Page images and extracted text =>
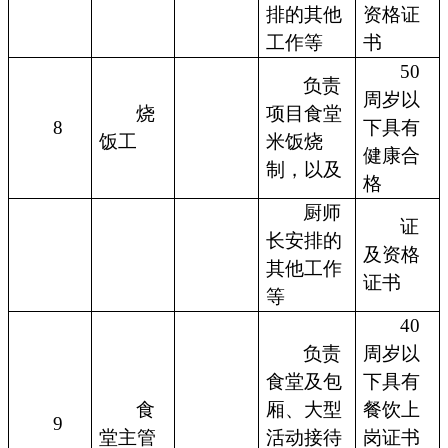
排的其他
资格证
工作等
书
50
负责
周岁以
烧
项目食堂
8
下具有
饭工
米饭烧
健康合
制，以及
格
厨师
证
长安排的
及资格
其他工作
证书
等
40
负责
周岁以
食堂及包
下具有
食
厢、大型
餐饮上
9
堂主管
活动接待
岗证书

Problem requirements => An exact copy of all the records, free of pictures, is the expected answer.

Written answer =>
排的其他
资格证
工作等
书
50
负责
周岁以
烧
项目食堂
8
下具有
饭工
米饭烧
健康合
制，以及
格
厨师
证
长安排的
及资格
其他工作
证书
等
40
负责
周岁以
食堂及包
下具有
食
厢、大型
餐饮上
9
堂主管
活动接待
岗证书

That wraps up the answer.